Susan Rose-Ackerman
Susan Rose-Ackerman is the Henry R. Luce Professor Emerita of Law and Political Science at Yale University and professorial lecturer, Yale Law School. She is the author of Democracy and Executive Power: Policymaking Accountability in the US, the UK, Germany, and France (2021); Corruption and Government: Causes, Consequences, and Reform (1999, 2nd ed. with Bonnie Palifka, 2016); Due Process of Lawmaking: The United States, South Africa, Germany, and the European Union (with Stefanie Egidy and James Fowkes, 2015); From Elections to Democracy: Building Accountable Government in Hungary and Poland (2005); Controlling Environmental Policy: The Limits of Public Law in Germany and the United States (1995); Rethinking the Progressive Agenda: The Reform of the American Regulatory State (1992); and Corruption: A Study in Political Economy (1978). In 2024 she published two edited books: Public Administration and Expertise in Democratic Governments and Public Sector Performance, Corruption and State Capture in a Globalized World.
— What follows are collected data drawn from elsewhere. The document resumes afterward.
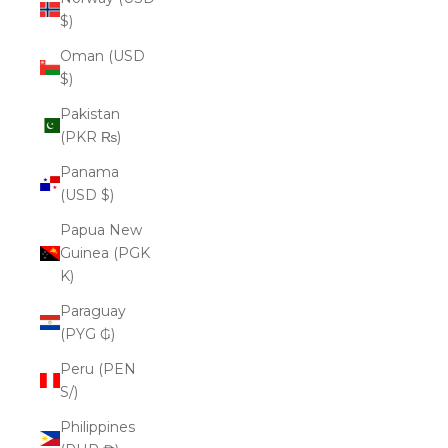
$)
Oman (USD
$)
Pakistan
(PKR ₨)
Panama
(USD $)
Papua New
Guinea (PGK
K)
Paraguay
(PYG ₲)
Peru (PEN
S/)
Philippines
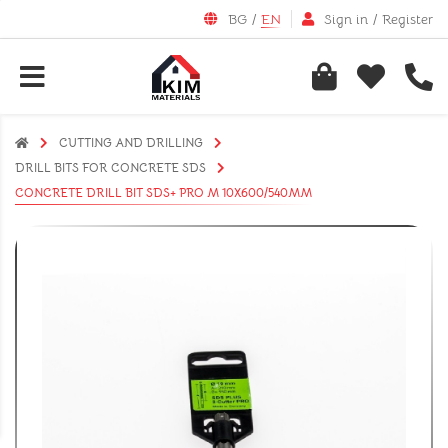
BG
/
EN
Sign in
/
Register
CUTTING AND DRILLING
DRILL BITS FOR CONCRETE SDS
CONCRETE DRILL BIT SDS+ PRO M 10X600/540MM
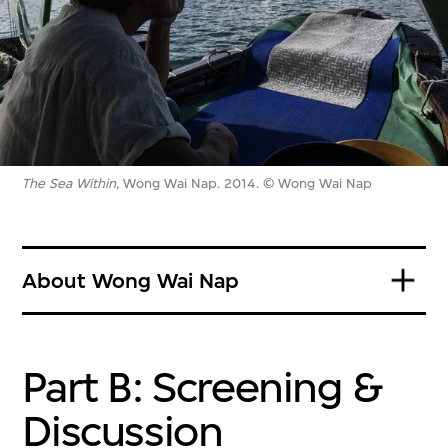
The Sea Within
, Wong Wai Nap. 2014. © Wong Wai Nap
About Wong Wai Nap
Part B: Screening &
Discussion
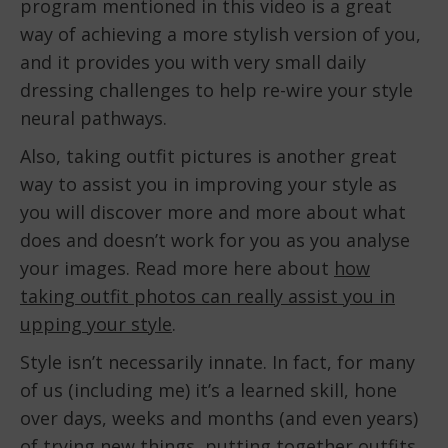
program mentioned in this video is a great
way of achieving a more stylish version of you,
and it provides you with very small daily
dressing challenges to help re-wire your style
neural pathways.
Also, taking outfit pictures is another great
way to assist you in improving your style as
you will discover more and more about what
does and doesn’t work for you as you analyse
your images. Read more here about
how
taking outfit photos can really assist you in
upping your style
.
Style isn’t necessarily innate. In fact, for many
of us (including me) it’s a learned skill, hone
over days, weeks and months (and even years)
of trying new things, putting together outfits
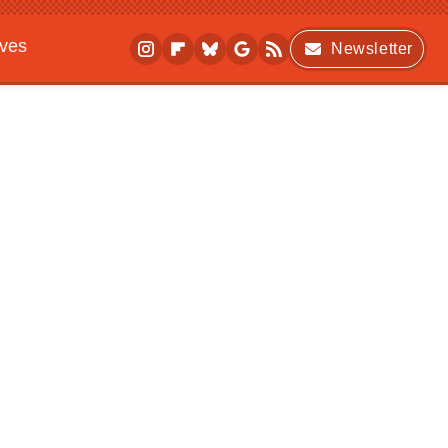
ives
Newsletter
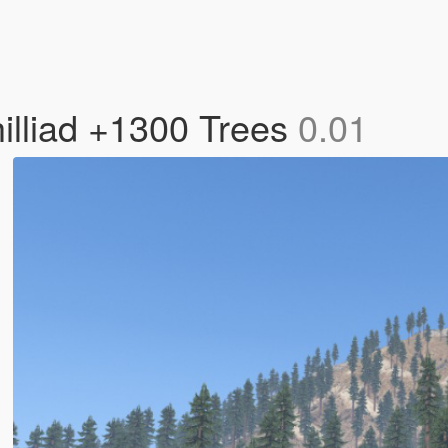
illiad +1300 Trees
0.01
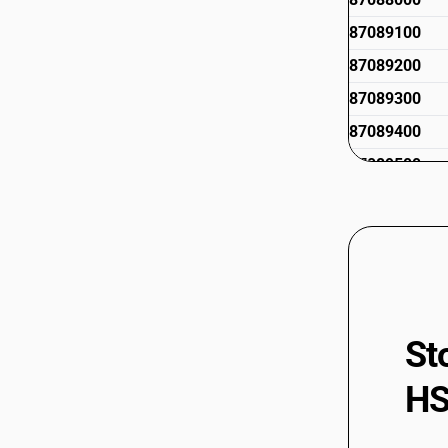
87089100
87089200
87089300
87089400
87089500
87089900
St
HS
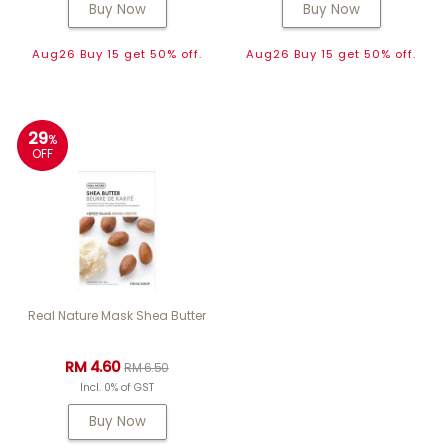
Buy Now
Buy Now
Aug26 Buy 15 get 50% off.
Aug26 Buy 15 get 50% off.
29
%
OFF
Real Nature Mask Shea Butter
RM 4.60
RM 6.50
Incl. 0% of GST
Buy Now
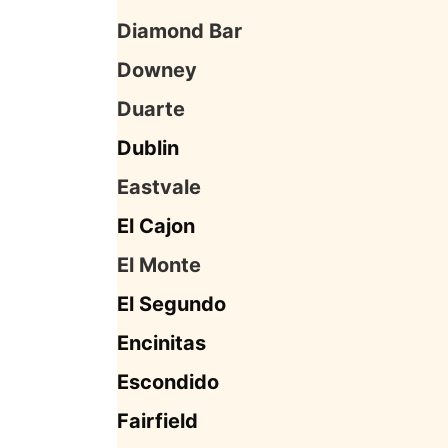
Diamond Bar
Downey
Duarte
Dublin
Eastvale
El Cajon
El Monte
El Segundo
Encinitas
Escondido
Fairfield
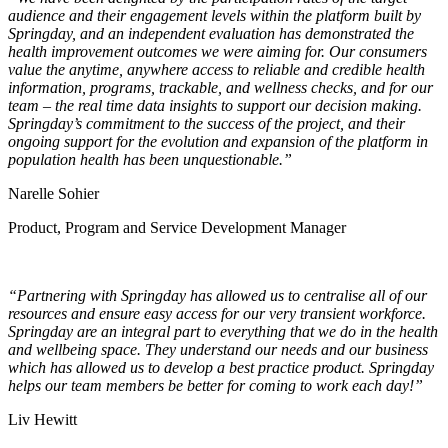
audience and their engagement levels within the platform built by
Springday, and an independent evaluation has demonstrated the
health improvement outcomes we were aiming for. Our consumers
value the anytime, anywhere access to reliable and credible health
information, programs, trackable, and wellness checks, and for our
team – the real time data insights to support our decision making.
Springday’s commitment to the success of the project, and their
ongoing support for the evolution and expansion of the platform in
population health has been unquestionable.”
Narelle Sohier
Product, Program and Service Development Manager
“Partnering with Springday has allowed us to centralise all of our
resources and ensure easy access for our very transient workforce.
Springday are an integral part to everything that we do in the health
and wellbeing space. They understand our needs and our business
which has allowed us to develop a best practice product. Springday
helps our team members be better for coming to work each day!”
Liv Hewitt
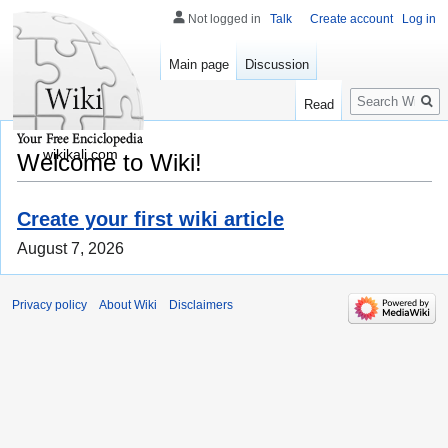
Not logged in
Talk
Create account
Log in
Main page
Discussion
Search
Read
wikikali.com
Welcome to Wiki!
Create your first wiki article
August 7, 2026
Privacy policy
About Wiki
Disclaimers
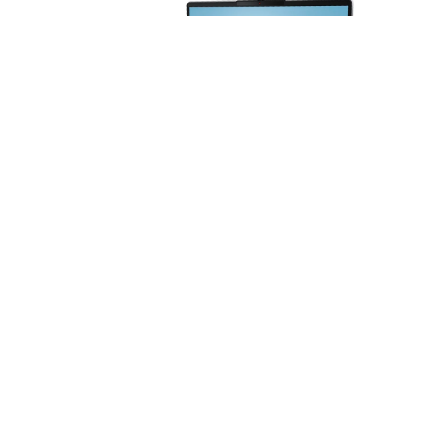
Laptop Lenovo ThinkBook 14 G8 14" –
Core Ultra 5 225U | 16GB RAM | 512GB
SSD | Intel Graphics - 21SJ00B0LM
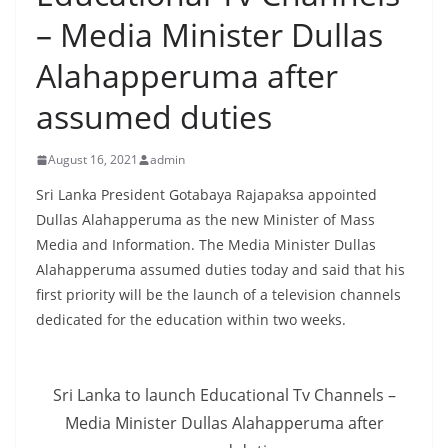
B
– Media Minister Dullas
r
Alahapperuma after
e
a
assumed duties
k
i
August 16, 2021
admin
n
Sri Lanka President Gotabaya Rajapaksa appointed
g
Dullas Alahapperuma as the new Minister of Mass
,
Media and Information. The Media Minister Dullas
F
Alahapperuma assumed duties today and said that his
a
first priority will be the launch of a television channels
s
dedicated for the education within two weeks.
t
e
Sri Lanka to launch Educational Tv Channels –
s
Media Minister Dullas Alahapperuma after
t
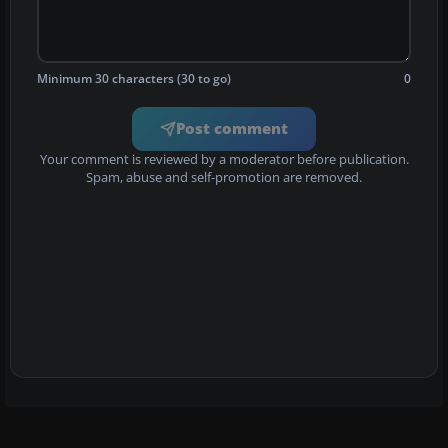
Minimum 30 characters (30 to go)
0
Post comment
Your comment is reviewed by a moderator before publication.
Spam, abuse and self-promotion are removed.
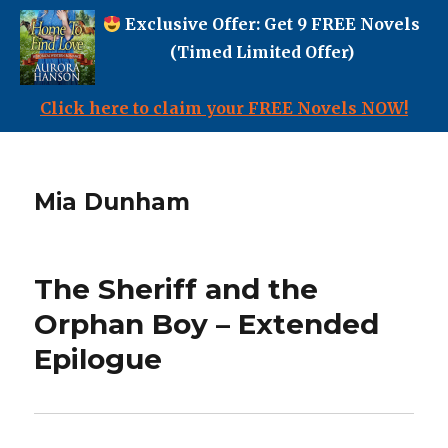
Exclusive Offer: Get 9 FREE Novels
(Timed Limited Offer)
Click here to claim your FREE Novels NOW!
Mia Dunham
The Sheriff and the
Orphan Boy – Extended
Epilogue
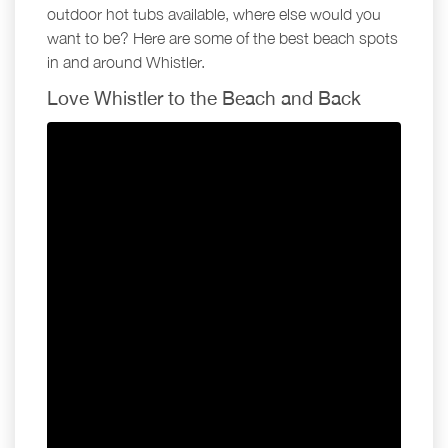
outdoor hot tubs available, where else would you
want to be? Here are some of the best beach spots
in and around Whistler.
Love Whistler to the Beach and Back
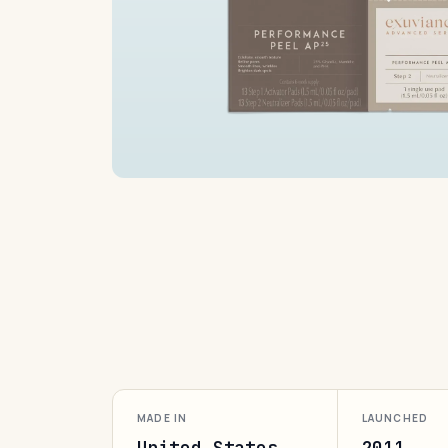
MADE IN
LAUNCHED
United States
2011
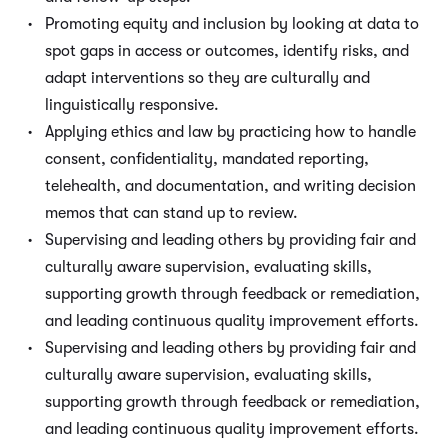
Promoting equity and inclusion by looking at data to
spot gaps in access or outcomes, identify risks, and
adapt interventions so they are culturally and
linguistically responsive.
Applying ethics and law by practicing how to handle
consent, confidentiality, mandated reporting,
telehealth, and documentation, and writing decision
memos that can stand up to review.
Supervising and leading others by providing fair and
culturally aware supervision, evaluating skills,
supporting growth through feedback or remediation,
and leading continuous quality improvement efforts.
Supervising and leading others by providing fair and
culturally aware supervision, evaluating skills,
supporting growth through feedback or remediation,
and leading continuous quality improvement efforts.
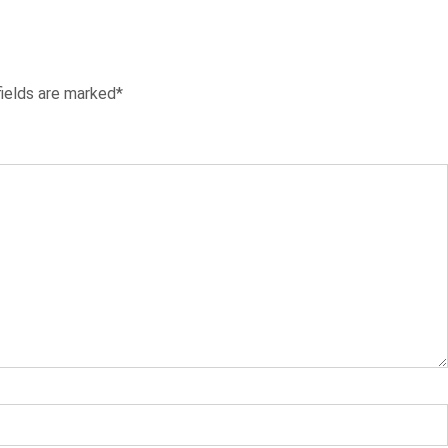
fields are marked*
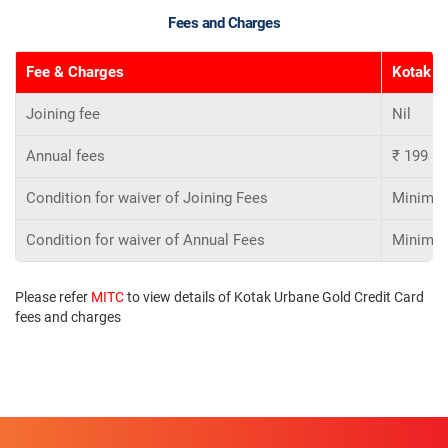
Fees and Charges
Fee & Charges
Kotak Ur
Joining fee
Nil
Annual fees
₹ 199
Condition for waiver of Joining Fees
Minimum 
Condition for waiver of Annual Fees
Minimum 
Please refer
MITC
to view details of Kotak Urbane Gold Credit Card
fees and charges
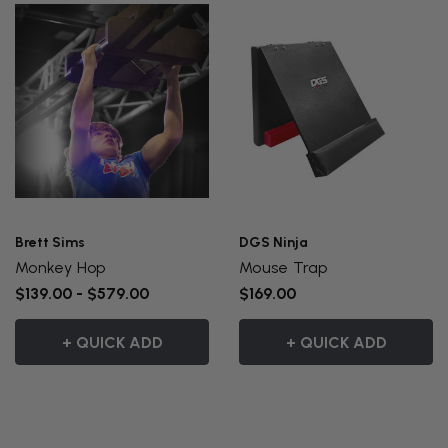
Brett Sims
DGS Ninja
Monkey Hop
Mouse Trap
$139.00 - $579.00
$169.00
+ QUICK ADD
+ QUICK ADD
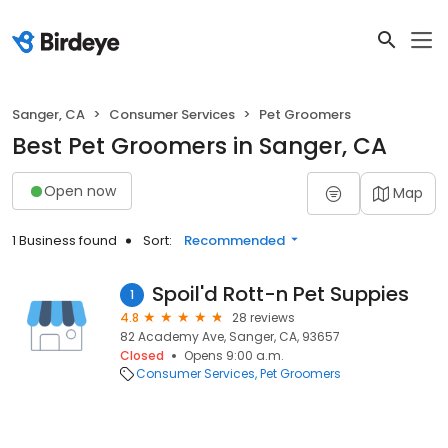
Sanger, CA
Consumer Services
Pet Groomers
Best Pet Groomers in Sanger, CA
Open now
Map
1 Business found
Sort:
Recommended
Spoil'd Rott-n Pet Suppies
1
4.8
28 reviews
82 Academy Ave, Sanger, CA, 93657
Closed
Opens 9:00 a.m.
Consumer Services
Pet Groomers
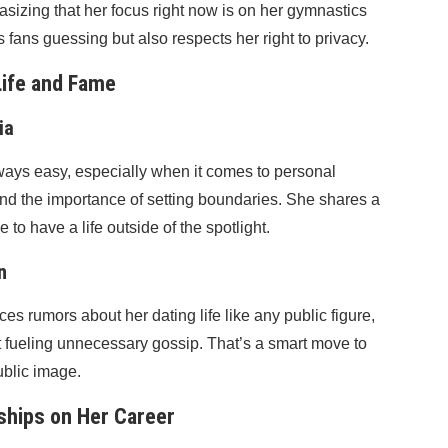
asizing that her focus right now is on her gymnastics
fans guessing but also respects her right to privacy.
Life and Fame
ia
ways easy, especially when it comes to personal
and the importance of setting boundaries. She shares a
to have a life outside of the spotlight.
n
s rumors about her dating life like any public figure,
t fueling unnecessary gossip. That’s a smart move to
ublic image.
nships on Her Career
She holds a Ph.D. in economics from Yale University and has held fellowships at the Wissenschaftskolleg zu Berlin, at the Center for Advanced Study in the Behavioral Sciences in Palo Alto, at Collegium Budapest, at the Stellenbosch Institute for Advanced Study, and from the Guggenheim Foundation and the Fulbright Commission. She has published widely in the fields of law, economics, and public policy, and she has edited nine books on aspects of corruption and administrative law. Her research interests include comparative regulatory law and policy, the political economy of corruption, public policy and administrative law, and law and economics.